Palestinian youth tell the human stories behind the numbers in the news

Palestinian youth tell the human stories behind the numbers in the news

Gone in an instant

Abdalrahim Abuwarda | 13-09-2015

Football is a popular sport in Gaza (photo courtesy of the Rachel Corrie Foundation)

Standing behind the fence of the playground, gazing at his friends with eyes close to tears, Basheer is listening to his friends while watching them from afar. “Pass me the ball. HEY. HEY. Go. Go. Face that attack. No. No. He is going to score a goal… Goal! Goal! Goal! Yes, we did it!” He conceals himself from his friends because he does not want them to notice his presence. He knows if they see his pallid face, they will immediately stop playing.

His right hand grips the fence. Between his hand and the fence, he imagines a tiny, mournful goldfinch, trapped and unable to fly. But there is no bird, only his captive hope and longing for freedom, desperate, like the bird, to escape to the far horizon. Seeing his friends playing soccer brings back memories of when he was still able to play like the others.  A year and a few days have passed since the last time he played with them.

A year ago, the sky was partly filled with some light clouds. The fresh morning breezes were enough to lift anybody’s spirits. As usual, Basheer was eager to play football (soccer). He knocked on his friends’ doors, calling out to them to join him, and they all readily agreed. The group headed to an open area that was closed off to cars. It was not only their fiedld, but also their stadium, since people were watching when they started to play. Basheer kicked the ball off, and the game was underway. Ten minutes passed without any goal.  After a few more minutes, the score was still nil-nil. The match began to be more exciting when Basheer moved toward the goalkeeper. He kicked the ball with his right leg to score the first goal of the match. “It’s a goal!!! Yes, it is.” he shouted joyfully. “Goal!”

Suddenly, a huge crashing sound echoed around them, enough to drown out Basheer’s happy shouts.  They knew right away that it was a bomb attack. Everyone panicked, including the goal scorer. Everybody fell to the ground in terror, frozen like statues. Then a voice cut through the eerie silence. “The bombing is over in the next town. We’re OK here.” It was Basheer’s voice. He wanted to continue the game, because he had scored one goal and wanted more. “Yes, he’s right. Let’s play,” the rest of the group murmured hesitantly. Tentatively, they started to play again. However, the moment they returned to play, another terrifying sound was heard. “Come on, guys. Let’s…” Basheer’s voice trailed away.  He could see only a gray mist and heard an agonizing buzzing in his ears.

A bombed football field (Photo by Mohammed Asad/Middle East Eye)

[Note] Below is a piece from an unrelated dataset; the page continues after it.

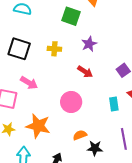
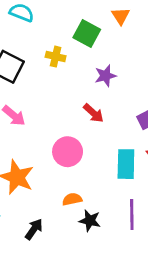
yellow cross: (54, 49) -> (56, 57), moved
cyan rectangle: (114, 104) -> (126, 164), size x1.5

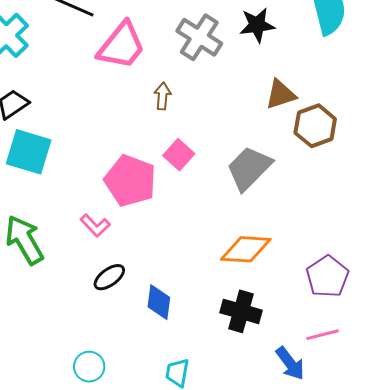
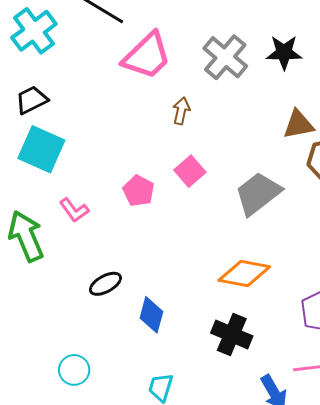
pink pentagon: (130, 181) -> (139, 191), size x0.6
pink L-shape: (95, 225) -> (74, 210), moved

When Basheer awoke the next morning, he was in the hospital. He was relieved to discover he was still alive, but devastated when he saw his right leg had been amputated, the leg with which he had kicked the final goal in that last match, the leg that would never score again. He knew his soccer-playing days were over. This fact was devastating for him, since soccer was virtually his entire life. All his dreams of playing for at least a local team had just gone up in smoke.

Now, Basheer can do no more than gaze at his friends from afar. His tears stream down his pale cheeks. He understands that if he comes closer, his friends will see him and stop their fun, out of sensitivity to his feelings of distress. So, since the day of his injury, he has never allowed them to see him when they play.

Suddenly, his mobile phone is ringing.  He ignores it, but it keeps ringing.  Finally, he checks it. A broad smile lights up his face. Color returns to his cheeks and his eyes wet with tears, shining with happiness. Is a glimmer of hope awakening inside him? Could the message on his mobile phone fulfil his dreams?

The message, sent by his brother, reads, “Great news! The crossing to Egypt will open tomorrow morning. I’ve arranged everything for you. You can go to Egypt to have your artificial leg fitted there.” Now he leaves the fence, letting the goldfinch fly away to freedom, bearing his hopes and dreams on its wings.

Author’s note: This story is based on real events with some slight changes. More than 11,000 Gazans were injured in the 2014 Israeli assault on Gaza, and Basheer (not his real name) was not the only boy who lost a limb; many are suffering now. Basheer is not a number; neither are any of the people of Gaza.